Monday 8th January 2007

And we got two of them! Another good day today. We got the hotel to ring the ticket office and get a taxi to take us there – even the taxi driver got lost – it was a long way from where we’d been looking yesterday. Sid says the ‘author’ should admit here to having placed an x in the wrong spot on the map. We walked from there to The Friendship Store which was interesting and then visited the Silk Market and had some fun bargaining for just about everything. It was easy as we had no intention of buying anything as we can’t fit anything else in our luggage. The plan is to go to a post office on our last day in Shanghai with all our ‘cold weather clothes’. Apparently they pack them up in a sack for you and then sew the sack and we can post them home – or to Stephanie in our case. From the Silk Market we had decided we really wanted to do the only other thing we’d planned for Beijing but hadn’t yet done – ride bicycles around the Hutongs – the narrow streets of old Beijing. We decided to go to the Hyatt Grand Hotel where we’d had coffee yesterday. We’d learnt in San Francisco that the top class hotels seem to have Concierges who can get you anything you want, even if you’re not staying there. And they came up trumps, arranged for bikes to be delivered for us. We had such fun riding the bikes around the main streets around Tianenman Square to start with – all the Chinese were laughing and pointing at us. It’s very rare for Westerners to ride bikes.


We then went off to the Hutongs which were a fascinating insight into life for the real Chinese, outside the major hotels and business areas of the new city.
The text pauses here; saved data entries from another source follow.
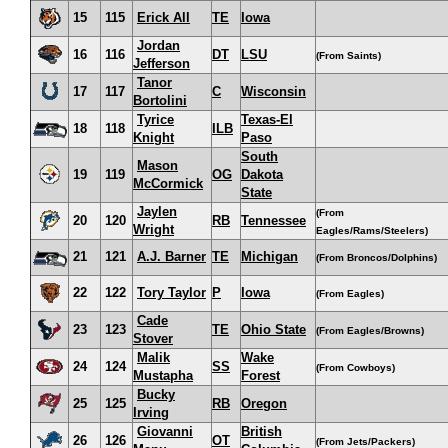
15
115
Erick All
TE
Iowa
Jordan
16
116
DT
LSU
(From Saints)
Jefferson
Tanor
17
117
C
Wisconsin
Bortolini
Tyrice
Texas-El
18
118
ILB
Knight
Paso
South
Mason
19
119
OG
Dakota
McCormick
State
Jaylen
(From
20
120
RB
Tennessee
Wright
Eagles/Rams/Steelers)
21
121
A.J. Barner
TE
Michigan
(From Broncos/Dolphins)
22
122
Tory Taylor
P
Iowa
(From Eagles)
Cade
23
123
TE
Ohio State
(From Eagles/Browns)
Stover
Malik
Wake
24
124
SS
(From Cowboys)
Mustapha
Forest
Bucky
25
125
RB
Oregon
Irving
Giovanni
British
26
126
OT
(From Jets/Packers)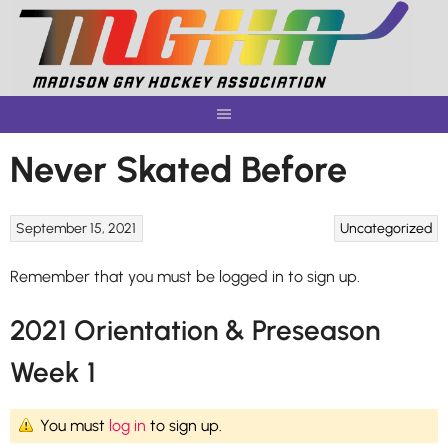
Skip
to
content
Never Skated Before
September 15, 2021
Uncategorized
Remember that you must be logged in to sign up.
2021 Orientation & Preseason
Week 1
You must
log in
to sign up.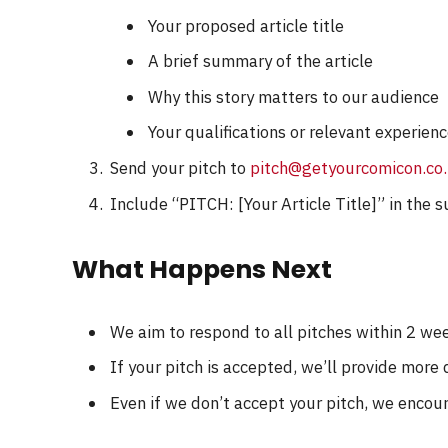
Your proposed article title
A brief summary of the article
Why this story matters to our audience
Your qualifications or relevant experienc
Send your pitch to
pitch@getyourcomicon.co
Include “PITCH: [Your Article Title]” in the s
What Happens Next
We aim to respond to all pitches within 2 we
If your pitch is accepted, we’ll provide more
Even if we don’t accept your pitch, we encou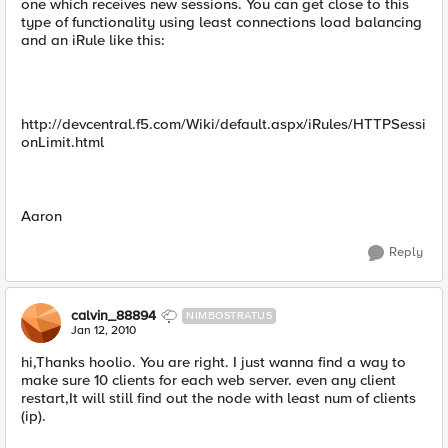
one which receives new sessions. You can get close to this
type of functionality using least connections load balancing
and an iRule like this:
http://devcentral.f5.com/Wiki/default.aspx/iRules/HTTPSessi
onLimit.html
Aaron
Reply
calvin_88894
NIMBOSTRATUS
Jan 12, 2010
hi,Thanks hoolio. You are right. I just wanna find a way to
make sure 10 clients for each web server. even any client
restart,It will still find out the node with least num of clients
(ip).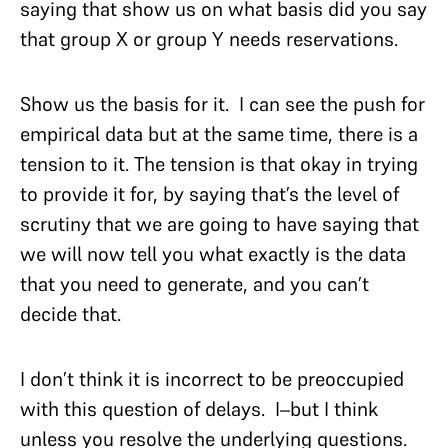
saying that show us on what basis did you say
that group X or group Y needs reservations.
Show us the basis for it. I can see the push for
empirical data but at the same time, there is a
tension to it. The tension is that okay in trying
to provide it for, by saying that’s the level of
scrutiny that we are going to have saying that
we will now tell you what exactly is the data
that you need to generate, and you can’t
decide that.
I don’t think it is incorrect to be preoccupied
with this question of delays. I–but I think
unless you resolve the underlying questions.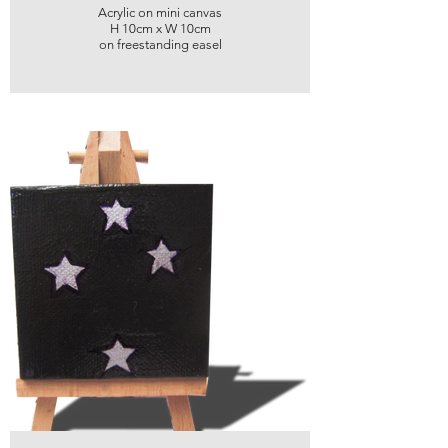
Acrylic on mini canvas
H 10cm x W 10cm
on freestanding easel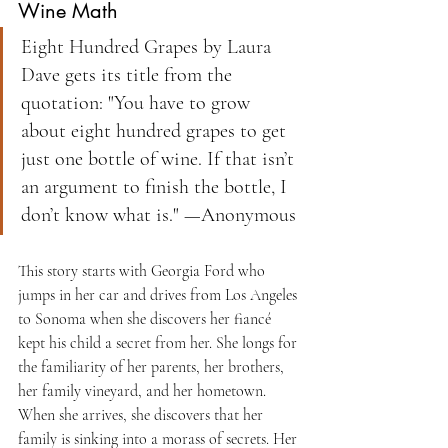
Wine Math
Eight Hundred Grapes by Laura 
Dave gets its title from the 
quotation: "You have to grow 
about eight hundred grapes to get 
just one bottle of wine. If that isn’t 
an argument to finish the bottle, I 
don’t know what is." —Anonymous
This story starts with Georgia Ford who 
jumps in her car and drives from Los Angeles 
to Sonoma when she discovers her fiancé 
kept his child a secret from her. She longs for 
the familiarity of her parents, her brothers, 
her family vineyard, and her hometown. 
When she arrives, she discovers that her 
family is sinking into a morass of secrets. Her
We’re now on the overnight train to Xi’an, as I write this. Must give a mention to last night’s Beijing roast duck at the Quanjude restaurant – the oldest in Beijing serving duck – in fact, we got a certificate to say that ours was no. 330686 since opening. As Sid says, thank God they never named them. I say, apologies to Donald and Daffy (deceased!). Wow, tasted wonderful though and the walls were full of pictures of premiers, diplomats and despots from around the world who had eaten there over the years.

Back to the train. Very comfortable, four berth – bought it out for ourselves so we don’t have to sleep with strangers. Beds and linen look great. Will report on sleepability tomorrow.